The approach lights to the main east-west runways are dotted through muddy fields populated by extremely tolerant horses. Like the pub staff, they and other local residents pay no attention to the cacophony above, nor seem fascinated by the sight of four or five planes, landing lights blazing, stacked up one behind the other on their way in. Finishing my pint, I wandered round the corner and found what have to be the closest dwellings to the runway, two small terraced houses which may or may not be occupied. The aircraft screaming overhead look like they are lining up to land on their roof.

The chaos around Heathrow is an apt reflection of the frantic pace of life in this part of the country. Even when you see something vaguely restful and bucolic, like a field with horses, the hum of traffic is ever-present and it’s hard to get away from other people.

Even the skies are crowded. When there’s little or no cloud, as happened quite a lot during my three weeks which coincided with the driest February for 30 years, they become choked with contrails from circling aircraft or those flying over Britain on their way to Europe or North America.

It’s a constant reminder that here you’re in the thick of lots of things, and of how quiet New Zealand is.

On previous trips, it has always struck me how this country was on the frontline of two world wars. It was bombed and isolated, and threatened with invasion. On both occasions, with the Allies, it saw off the menace.

When I was a kid here, it was only 25 years or so after World War 2 ended and there were still plenty of bombsites in London.

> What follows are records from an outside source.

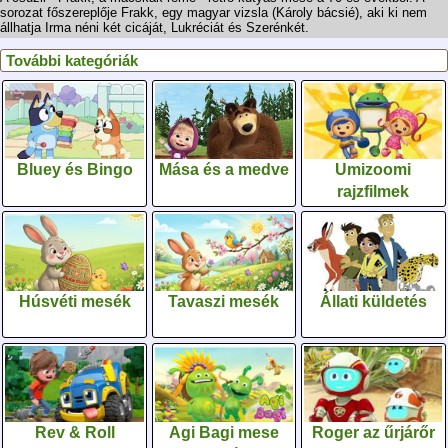
sorozat főszereplője Frakk, egy magyar vizsla (Károly bácsié), aki ki nem
állhatja Irma néni két cicáját, Lukréciát és Szerénkét.
További kategóriák
Bluey és Bingo
Mása és a medve
Umizoomi
rajzfilmek
Húsvéti mesék
Tavaszi mesék
Állati küldetés
Rev & Roll
Agi Bagi mese
Roger az űrjárőr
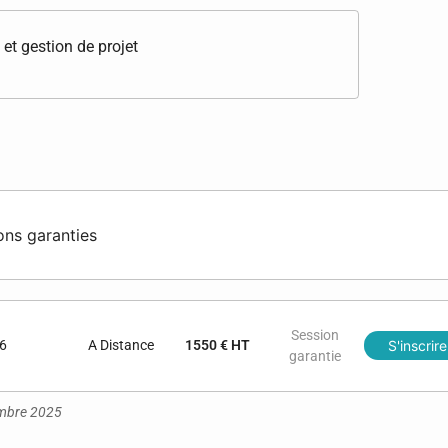
t gestion de projet
ons garanties
Session
6
A Distance
1550 € HT
S'inscrire
garantie
vembre 2025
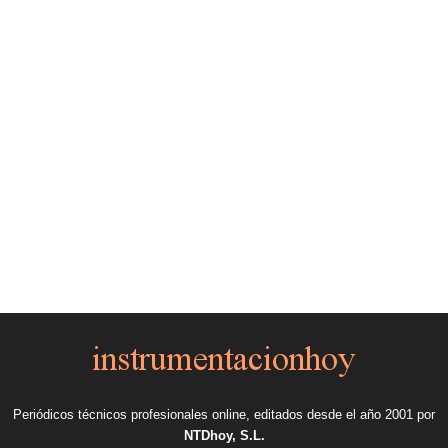
Periódicos técnicos profesionales online, editados desde el año 2001 por
NTDhoy, S.L.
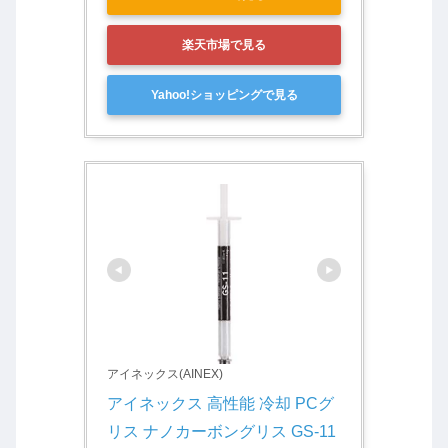
楽天市場で見る
Yahoo!ショッピングで見る
アイネックス(AINEX)
アイネックス 高性能 冷却 PCグ
リス ナノカーボングリス GS-11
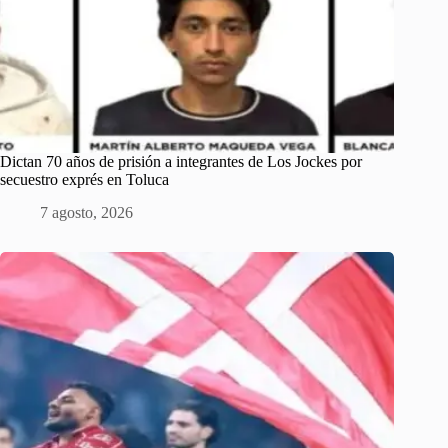
Dictan 70 años de prisión a integrantes de Los Jockes por
secuestro exprés en Toluca
7 agosto, 2026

Tucked away across the countryside there were crumbling machine-gun nests, known as pillboxes, covered in ivy and filled with rubbish, and concrete air-raid shelters in people’s back gardens, now being used as rockeries.

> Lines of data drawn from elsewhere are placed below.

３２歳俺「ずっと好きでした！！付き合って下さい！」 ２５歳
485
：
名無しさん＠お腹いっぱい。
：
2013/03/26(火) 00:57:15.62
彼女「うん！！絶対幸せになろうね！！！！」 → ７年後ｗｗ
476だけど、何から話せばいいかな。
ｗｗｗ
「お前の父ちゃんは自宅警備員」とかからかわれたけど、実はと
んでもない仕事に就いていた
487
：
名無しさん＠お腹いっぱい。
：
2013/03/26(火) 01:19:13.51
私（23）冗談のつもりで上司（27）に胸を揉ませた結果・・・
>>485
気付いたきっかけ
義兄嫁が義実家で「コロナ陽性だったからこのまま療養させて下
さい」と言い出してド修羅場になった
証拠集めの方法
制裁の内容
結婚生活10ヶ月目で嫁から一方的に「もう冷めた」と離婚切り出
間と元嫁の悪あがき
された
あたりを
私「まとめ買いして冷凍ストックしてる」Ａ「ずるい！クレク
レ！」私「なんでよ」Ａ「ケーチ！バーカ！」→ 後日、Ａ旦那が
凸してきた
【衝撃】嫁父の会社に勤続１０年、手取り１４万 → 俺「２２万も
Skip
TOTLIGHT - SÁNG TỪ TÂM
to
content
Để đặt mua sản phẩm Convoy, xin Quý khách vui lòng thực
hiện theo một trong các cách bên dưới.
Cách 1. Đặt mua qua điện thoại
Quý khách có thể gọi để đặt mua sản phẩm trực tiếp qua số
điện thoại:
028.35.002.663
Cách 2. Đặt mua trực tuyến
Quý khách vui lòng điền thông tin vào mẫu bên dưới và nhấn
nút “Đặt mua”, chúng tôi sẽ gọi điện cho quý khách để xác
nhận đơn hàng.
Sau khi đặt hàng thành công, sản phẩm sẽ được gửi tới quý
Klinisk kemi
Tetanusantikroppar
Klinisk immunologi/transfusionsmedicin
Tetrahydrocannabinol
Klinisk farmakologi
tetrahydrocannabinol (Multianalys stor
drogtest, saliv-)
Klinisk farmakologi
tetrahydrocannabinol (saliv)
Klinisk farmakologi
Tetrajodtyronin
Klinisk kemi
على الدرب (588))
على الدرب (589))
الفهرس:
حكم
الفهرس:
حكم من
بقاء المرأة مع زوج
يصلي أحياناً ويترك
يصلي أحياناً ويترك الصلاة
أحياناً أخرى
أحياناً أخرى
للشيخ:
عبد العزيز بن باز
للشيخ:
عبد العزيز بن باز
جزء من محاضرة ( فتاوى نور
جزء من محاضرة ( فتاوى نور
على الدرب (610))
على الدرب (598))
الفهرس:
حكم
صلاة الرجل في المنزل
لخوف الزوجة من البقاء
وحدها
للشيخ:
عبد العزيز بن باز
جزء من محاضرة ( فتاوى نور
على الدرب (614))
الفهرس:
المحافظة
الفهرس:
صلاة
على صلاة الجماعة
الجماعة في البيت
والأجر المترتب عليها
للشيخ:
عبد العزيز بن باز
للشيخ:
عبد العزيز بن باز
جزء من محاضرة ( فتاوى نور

Looking across the former Greenham Common air base to the nuclear bunkers.
Looking across the former Greenham Common air base to the nuclear bunkers.
A few days after being at Heathrow, I was visiting my cousin, down in the green Berkshire countryside at Greenham, close to the famous racecourse at Newbury.

Greenham Common, now several hundred hectares of publicly accessible open heath, was only a few decades ago home to 96 nuclear cruise missiles and one of the longest runways in Britain. An important Royal Air Force headquarters during World War 2, it became a vital United States Air Force base during the Cold War.

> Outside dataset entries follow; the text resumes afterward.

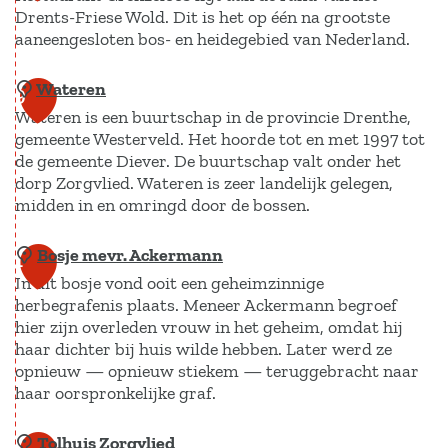
c
Drents-Friese Wold. Dit is het op één na grootste
n
a
t
h
aaneengesloten bos- en heidegebied van Nederland.
g
m
k
o
p
i
o
Wateren
G
9
j
l
Wateren is een buurtschap in de provincie Drenthe,
r
k
gemeente Westerveld. Het hoorde tot en met 1997 tot
e
de gemeente Diever. De buurtschap valt onder het
t
n
dorp Zorgvlied. Wateren is zeer landelijk gelegen,
o
z
midden in en omringd door de bossen.
r
e
e
Bosje mevr. Ackermann
W
l
1
n
In dit bosje vond ooit een geheimzinnige
a
o
0
D
herbegrafenis plaats. Meneer Ackermann begroef
t
o
hier zijn overleden vrouw in het geheim, omdat hij
o
e
s
haar dichter bij huis wilde hebben. Later werd ze
l
r
-
opnieuw — opnieuw stiekem — teruggebracht naar
d
haar oorspronkelijke graf.
e
S
e
n
l
Tolhuis Zorgvlied
r
B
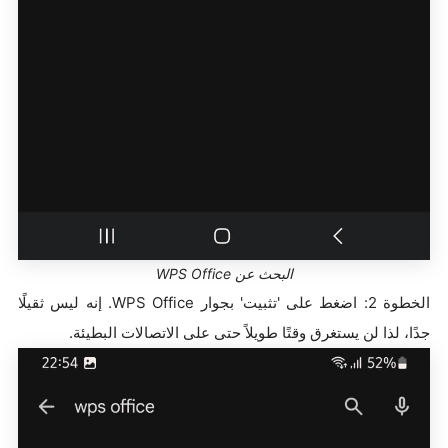
البحث عن WPS Office
الخطوة 2: اضغط على 'تثبيت' بجوار WPS Office. إنه ليس ثقيلًا
جدًا، لذا لن يستغرق وقتًا طويلاً حتى على الاتصالات البطيئة.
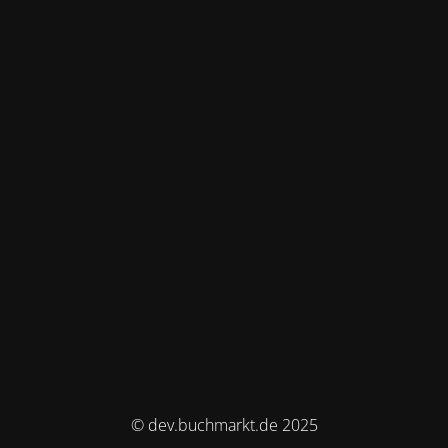
© dev.buchmarkt.de 2025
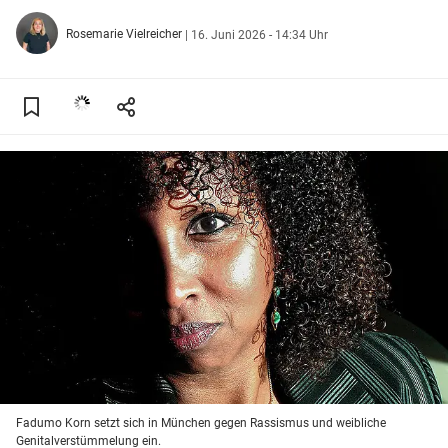
Rosemarie Vielreicher
|
16. Juni 2026 - 14:34 Uhr
Fadumo Korn setzt sich in München gegen Rassismus und weibliche
Genitalverstümmelung ein.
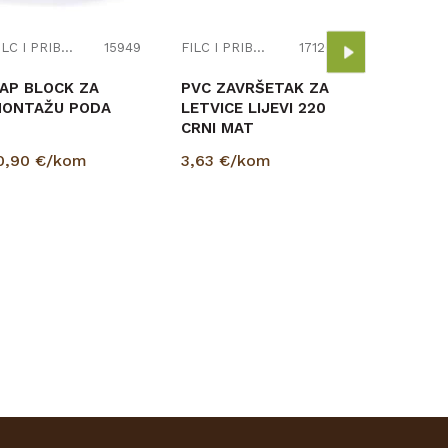
CRNI MAT
3,63
€/k
FILC I PRIBOR
15949
FILC I PRIBOR
17126
AP BLOCK ZA
PVC ZAVRŠETAK ZA
ONTAŽU PODA
LETVICE LIJEVI 220
CRNI MAT
0,90
€/kom
3,63
€/kom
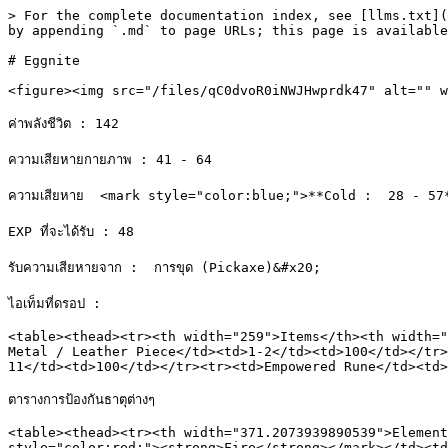
> For the complete documentation index, see [llms.txt](
by appending `.md` to page URLs; this page is available
# Eggnite

<figure><img src="/files/qC0dvoR0iNWJHwprdk47" alt="" w
ค่าพลังชีวิต : 142

ความเสียหายกายภาพ : 41 - 64

ความเสียหาย  <mark style="color:blue;">**Cold :  28 - 57*
EXP ที่จะได้รับ : 48

รับความเสียหายจาก :  การขุด (Pickaxe)&#x20;

ไอเท็มที่ดรอป :

<table><thead><tr><th width="259">Items</th><th width="
Metal / Leather Piece</td><td>1-2</td><td>100</td></tr>
11</td><td>100</td></tr><tr><td>Empowered Rune</td><td>
ตารางการป้องกันธาตุต่างๆ

<table><thead><tr><th width="371.2073939890539">Element
style="color:red;"><strong>Fire</strong></mark></td><td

Opposition to the nukes which moved in next door grew during the early 1980s, led by the courageous Greenham peace women who, according to information in the control tower visitor centre, numbered up to 70,000 at one stage. When the first group arrived, the policeman on the gate told them they were a bit early and that "the cleaners don’t usually arrive until 8 o’clock".

Over the subsequent years they invaded the base dressed as teddy bears, blockaded it, danced on the cruise missile shelters, cut holes in the fences and were evicted, arrested, imprisoned, were themselves the subject of protests and also of questions in Parliament.

The missiles, each of which was 10 times more powerful than the atomic bomb dropped on Hiroshima in 1945, arrived in 1983 and the last one left in 1991. In April 2000, the common was officially reopened to the public.

One of the six strengthened bunkers which housed 96 nuclear cruise missiles from 1983 to 1991.
One of the six strengthened bunkers which housed 96 nuclear cruise missiles from 1983 to 1991.
One of the paths across the common passes three high fences behind which are the six hardened bunkers which held the missiles. Elsewhere, the barbed wire and armed soldiers have all gone, and the heath is home to British birds, butterflies, plants and reptiles.

On a chilly winter day, my cousin and I wandered the common. Snowdrops were in their pomp in a small wood, bobbing in the breeze. There was hardly a sound. A red kite glided across the sky.

Coming from nuclear-free New Zealand, the mighty British, US and Nato military machine always comes as a shock. Nuclear weapons, and their threat of mutually assured destruction for all, seem like absolute madness.

But on this quiet morning, the only declarations of war on this land are from the local residents’ dogs defecating between clumps of gorse on the common.

—  Paul Gorman emigrated to New Zealand when he was 10 and calls it home, despite the ever-present tug of the old country.